A boost in sales worldwide helped Burger King post a 2 percent increase in its fiscal first-quarter profit on Friday, but higher food costs and other expenses still took a bite out of its earnings.

The nation's No. 2 hamburger chain reported increases in commodity, remodeling and acquisition startup costs, leading the chain to miss Wall Street's profit estimates by a penny per share.

Higher commodity costs have been a problem for virtually all restaurant chains, with the price of beef, chicken, cheese and cooking oil all rising.

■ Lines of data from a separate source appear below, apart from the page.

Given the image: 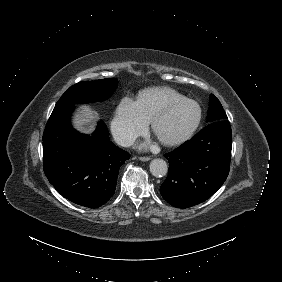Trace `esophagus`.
<instances>
[{
    "label": "esophagus",
    "mask_w": 282,
    "mask_h": 282,
    "mask_svg": "<svg viewBox=\"0 0 282 282\" xmlns=\"http://www.w3.org/2000/svg\"><path fill=\"white\" fill-rule=\"evenodd\" d=\"M150 159H151L150 157H145V156L139 157V160L141 161H149Z\"/></svg>",
    "instance_id": "obj_1"
}]
</instances>
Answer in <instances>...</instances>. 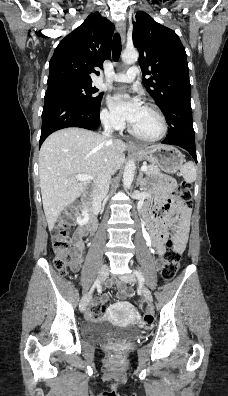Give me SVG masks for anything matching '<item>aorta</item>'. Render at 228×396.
<instances>
[{"instance_id": "obj_1", "label": "aorta", "mask_w": 228, "mask_h": 396, "mask_svg": "<svg viewBox=\"0 0 228 396\" xmlns=\"http://www.w3.org/2000/svg\"><path fill=\"white\" fill-rule=\"evenodd\" d=\"M139 54L135 49L132 50H125L122 53V61L125 64H133L138 60ZM135 168L136 165L133 160H129L124 168V173H123V185L125 189H128L131 187V184L134 179V173H135Z\"/></svg>"}]
</instances>
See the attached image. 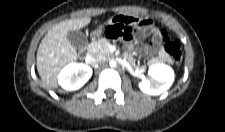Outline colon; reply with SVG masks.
<instances>
[{"label": "colon", "mask_w": 225, "mask_h": 132, "mask_svg": "<svg viewBox=\"0 0 225 132\" xmlns=\"http://www.w3.org/2000/svg\"><path fill=\"white\" fill-rule=\"evenodd\" d=\"M135 29L132 27H121L118 25H111L106 29V33L110 38L113 39H122L129 41L135 36ZM164 36V49L170 56V59L175 64L179 65L182 61V50L181 45L178 40H171L169 39L165 32H161Z\"/></svg>", "instance_id": "colon-1"}]
</instances>
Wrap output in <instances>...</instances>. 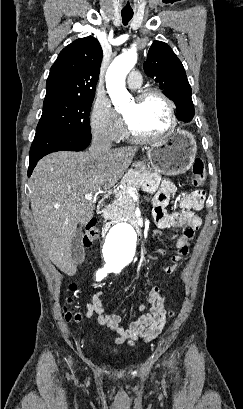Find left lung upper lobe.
<instances>
[{
  "label": "left lung upper lobe",
  "mask_w": 243,
  "mask_h": 409,
  "mask_svg": "<svg viewBox=\"0 0 243 409\" xmlns=\"http://www.w3.org/2000/svg\"><path fill=\"white\" fill-rule=\"evenodd\" d=\"M143 68L146 75L154 78L160 84L162 92L175 102L177 117L190 122L195 113L192 90L184 67L171 47L164 42L153 41Z\"/></svg>",
  "instance_id": "left-lung-upper-lobe-1"
}]
</instances>
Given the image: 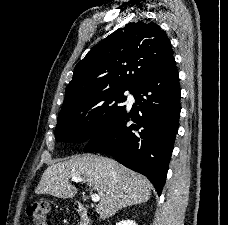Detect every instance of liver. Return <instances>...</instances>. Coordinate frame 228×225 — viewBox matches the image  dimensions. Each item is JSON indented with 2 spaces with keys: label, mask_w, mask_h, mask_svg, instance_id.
I'll list each match as a JSON object with an SVG mask.
<instances>
[{
  "label": "liver",
  "mask_w": 228,
  "mask_h": 225,
  "mask_svg": "<svg viewBox=\"0 0 228 225\" xmlns=\"http://www.w3.org/2000/svg\"><path fill=\"white\" fill-rule=\"evenodd\" d=\"M81 177L100 197L96 205L99 219H109L123 207L141 205L150 199L152 185L143 175L122 167L117 161L98 155H77L70 161L55 163L44 171L35 189L36 195H53L58 199H73L76 187L69 183Z\"/></svg>",
  "instance_id": "liver-1"
}]
</instances>
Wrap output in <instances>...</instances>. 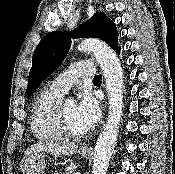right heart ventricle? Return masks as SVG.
I'll return each mask as SVG.
<instances>
[{
	"mask_svg": "<svg viewBox=\"0 0 175 174\" xmlns=\"http://www.w3.org/2000/svg\"><path fill=\"white\" fill-rule=\"evenodd\" d=\"M61 97L62 94L47 88L35 98L30 124L32 132L38 140L53 142L63 139L56 121Z\"/></svg>",
	"mask_w": 175,
	"mask_h": 174,
	"instance_id": "obj_1",
	"label": "right heart ventricle"
}]
</instances>
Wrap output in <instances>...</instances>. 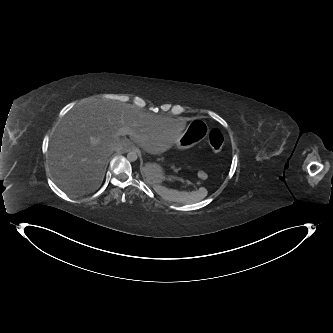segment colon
<instances>
[{"label":"colon","instance_id":"colon-1","mask_svg":"<svg viewBox=\"0 0 333 333\" xmlns=\"http://www.w3.org/2000/svg\"><path fill=\"white\" fill-rule=\"evenodd\" d=\"M208 143L210 149L214 153H219L222 150L224 138L219 129H212L208 136ZM199 178L204 179L206 177V173L204 171H199L198 173Z\"/></svg>","mask_w":333,"mask_h":333}]
</instances>
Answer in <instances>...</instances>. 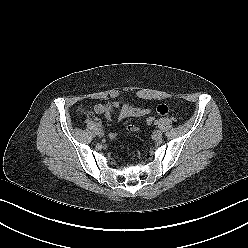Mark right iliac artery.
Returning a JSON list of instances; mask_svg holds the SVG:
<instances>
[{"label": "right iliac artery", "instance_id": "right-iliac-artery-1", "mask_svg": "<svg viewBox=\"0 0 248 248\" xmlns=\"http://www.w3.org/2000/svg\"><path fill=\"white\" fill-rule=\"evenodd\" d=\"M97 126H98L99 128H101V124H97Z\"/></svg>", "mask_w": 248, "mask_h": 248}]
</instances>
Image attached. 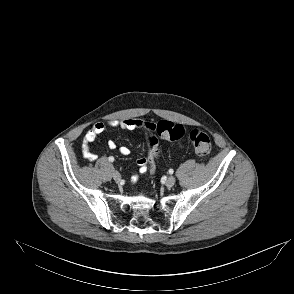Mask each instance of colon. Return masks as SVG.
<instances>
[{
	"label": "colon",
	"mask_w": 294,
	"mask_h": 294,
	"mask_svg": "<svg viewBox=\"0 0 294 294\" xmlns=\"http://www.w3.org/2000/svg\"><path fill=\"white\" fill-rule=\"evenodd\" d=\"M138 129L144 131L147 136V160L151 170H155L156 161L158 157V150L156 147L155 133L170 141L181 139L185 135V129L178 124L169 121H159L158 123L142 122ZM189 140L194 148L195 153L201 157L206 158L211 153V141L209 136L203 131L194 129L188 134Z\"/></svg>",
	"instance_id": "colon-1"
}]
</instances>
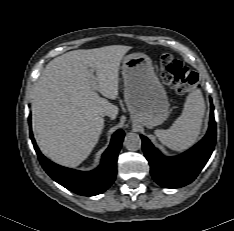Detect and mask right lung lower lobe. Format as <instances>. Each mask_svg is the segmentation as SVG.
Here are the masks:
<instances>
[{"instance_id":"obj_1","label":"right lung lower lobe","mask_w":234,"mask_h":231,"mask_svg":"<svg viewBox=\"0 0 234 231\" xmlns=\"http://www.w3.org/2000/svg\"><path fill=\"white\" fill-rule=\"evenodd\" d=\"M30 137L43 169L68 190L83 196H94L107 190L114 182L118 152L124 138L123 130L120 129L113 134L111 143L102 156L100 166L89 172L65 168L51 162L39 151L31 128Z\"/></svg>"}]
</instances>
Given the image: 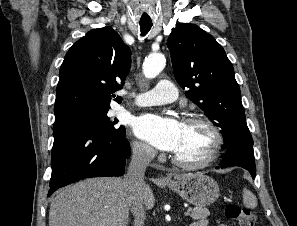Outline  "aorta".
Wrapping results in <instances>:
<instances>
[{
    "label": "aorta",
    "instance_id": "aorta-1",
    "mask_svg": "<svg viewBox=\"0 0 297 226\" xmlns=\"http://www.w3.org/2000/svg\"><path fill=\"white\" fill-rule=\"evenodd\" d=\"M165 57L162 54H151L143 63V74L146 78H155L165 66Z\"/></svg>",
    "mask_w": 297,
    "mask_h": 226
}]
</instances>
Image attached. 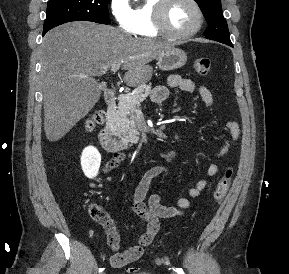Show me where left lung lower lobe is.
I'll use <instances>...</instances> for the list:
<instances>
[{"label": "left lung lower lobe", "instance_id": "left-lung-lower-lobe-1", "mask_svg": "<svg viewBox=\"0 0 289 274\" xmlns=\"http://www.w3.org/2000/svg\"><path fill=\"white\" fill-rule=\"evenodd\" d=\"M227 45H229V46L233 47L232 43H228Z\"/></svg>", "mask_w": 289, "mask_h": 274}]
</instances>
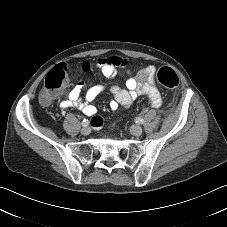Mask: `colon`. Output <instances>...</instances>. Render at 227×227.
<instances>
[{
    "instance_id": "obj_1",
    "label": "colon",
    "mask_w": 227,
    "mask_h": 227,
    "mask_svg": "<svg viewBox=\"0 0 227 227\" xmlns=\"http://www.w3.org/2000/svg\"><path fill=\"white\" fill-rule=\"evenodd\" d=\"M82 70H88L89 65L87 63H84L81 65ZM156 79L158 83L165 87V88H176L179 84V78L177 73L169 68V67H163L158 70L156 74ZM69 80L67 68L65 66L59 65L54 67L46 76L43 85L42 90L40 93V100L44 104L50 103L55 96L57 95L58 91L66 85V83ZM92 124L94 126L101 125V121L98 117H95L92 120Z\"/></svg>"
}]
</instances>
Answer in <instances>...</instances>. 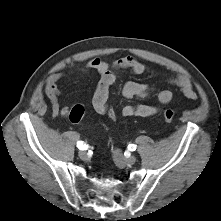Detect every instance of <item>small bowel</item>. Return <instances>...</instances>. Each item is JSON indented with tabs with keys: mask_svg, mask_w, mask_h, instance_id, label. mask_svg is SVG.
<instances>
[{
	"mask_svg": "<svg viewBox=\"0 0 221 221\" xmlns=\"http://www.w3.org/2000/svg\"><path fill=\"white\" fill-rule=\"evenodd\" d=\"M120 70H128L134 75H140L145 72L146 66L133 56L122 57L113 63H108L96 57L90 59L80 71L81 74L96 72L99 75V82L92 101L97 113L105 114V105L109 102L110 88L116 81V72ZM64 77L61 73H55L50 76L45 84V93L51 102L53 117H67L70 112L69 107L61 106L59 103L60 90L57 83ZM170 83L177 87L186 98H196V93L190 81L184 75H177L170 80ZM148 93L149 88L144 83L130 81L122 87V94L126 98L146 97ZM172 98L173 92L164 89L158 93L157 105H126L122 108L121 113L125 117H150L157 114L163 106L168 105L172 101Z\"/></svg>",
	"mask_w": 221,
	"mask_h": 221,
	"instance_id": "small-bowel-1",
	"label": "small bowel"
}]
</instances>
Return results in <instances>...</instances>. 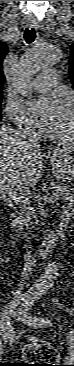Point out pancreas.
<instances>
[{"instance_id":"1","label":"pancreas","mask_w":74,"mask_h":366,"mask_svg":"<svg viewBox=\"0 0 74 366\" xmlns=\"http://www.w3.org/2000/svg\"><path fill=\"white\" fill-rule=\"evenodd\" d=\"M51 189H54L55 195L60 196V198L64 201H68V205L70 202L73 201L74 198V190L70 186L67 185H59V184H52ZM24 203H27L24 201Z\"/></svg>"}]
</instances>
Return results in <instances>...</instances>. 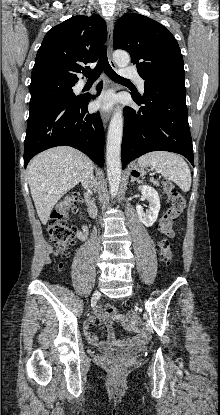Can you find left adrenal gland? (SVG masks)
Returning a JSON list of instances; mask_svg holds the SVG:
<instances>
[{
  "label": "left adrenal gland",
  "instance_id": "1",
  "mask_svg": "<svg viewBox=\"0 0 220 415\" xmlns=\"http://www.w3.org/2000/svg\"><path fill=\"white\" fill-rule=\"evenodd\" d=\"M138 181L135 177L131 176V182Z\"/></svg>",
  "mask_w": 220,
  "mask_h": 415
}]
</instances>
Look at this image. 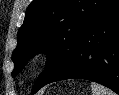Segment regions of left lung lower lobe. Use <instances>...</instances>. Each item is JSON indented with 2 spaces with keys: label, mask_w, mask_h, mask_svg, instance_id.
<instances>
[{
  "label": "left lung lower lobe",
  "mask_w": 119,
  "mask_h": 95,
  "mask_svg": "<svg viewBox=\"0 0 119 95\" xmlns=\"http://www.w3.org/2000/svg\"><path fill=\"white\" fill-rule=\"evenodd\" d=\"M72 78L97 82L119 94V0L85 32L70 66L46 84Z\"/></svg>",
  "instance_id": "0a47b994"
}]
</instances>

On a conference call with analysts, Chief Executive John Chidsey said the company's "commodities basket" grew 17 percent in the quarter -- a hefty rise that it partially offset by raising prices on selected items in some markets.

Chidsey said the company is testing a higher-priced Whopper Jr. sandwich in some areas to see whether consumers are willing to pay more for the smaller version of its iconic burger.

He called the higher price "simply a learning project," adding that the company is "hesitant" to permanently raise the price since the higher costs could be more of a short-term problem.

Burger King's biggest rival, industry-leader McDonald's Corp., said this week it would ask franchisees to consider charging a bit more than a dollar for the Double Cheeseburger and replacing the sandwich on the popular Dollar Menu with a less cheesy double burger.

McDonald's has for months been considering tinkering with its Dollar Menu due to high food costs. It also reported higher commodity costs in its latest quarter, but its profit was more insulated from the increases due in part to a 7.1 percent rise in global same-store sales.

Some relief from high commodity prices may be in sight, Burger King said, noting that prices for beef, cheese and oils have "significantly decreased" since the end of July.

"Those commodity costs had skyrocketed and now they've just dropped off a cliff," said Morningstar analyst John Owens.

But it's unlikely that commodity costs will stop weighing down profit. Burger King said it still expects those expenses to rise between 5 percent and 7 percent year-over-year for the full fiscal year.

For the fiscal first quarter, Miami-based Burger King Holdings Inc. said net income rose to $50 million, or 36 cents per share, from $49 million, or 35 cents per share in the year-ago quarter. Burger King earned 38 cents per share excluding charges, one penny shy of Wall Street estimates, according to Thomson Reuters.

Revenue grew 12 percent to $674 million from $602 million. Analysts predicted $667.6 million.

Same-store sales, or sales at locations open at least a year, rose 3.6 percent worldwide. Despite the economic turmoil in the U.S., same-store sales in the U.S. and Canada rose 3 percent.

Stifel Nicolaus analyst Steve West called the same-store sales increase "great news ... bolstering our belief Burger King's consumer in the U.S. is still strong even in the face of severe macroeconomic headwinds."

Burger King said the higher prices in some markets as well as its value menu items and breakfast and late-night menus helped increase sales worldwide.

Overseas, limited-time offer Whopper sandwiches also added to sales, while in the U.S., the company said new products including the Steakhouse Burger and a new Kids Meal featuring Kraft Macaroni and Cheese and Fresh Apple Fries boosted revenue.

The downturn in the economy may have also provided a helping hand to U.S. sales since consumers have increasingly been turning to fast food in an attempt to save cash. Consumers -- spooked by bank failures, declines in the stock market and talk of a prolonged recession -- have cut back on spending in recent months and have been avoiding pricier sit-down chains.

The company also reaffirmed its 2009 profit outlook for earnings per share growth of 12 percent to 15 percent, implying profit of $1.54 to $1.59 per share. Analysts see $1.56 per share.

Burger King said it expects to add 350 to 400 new restaurants in the 2009 fiscal year.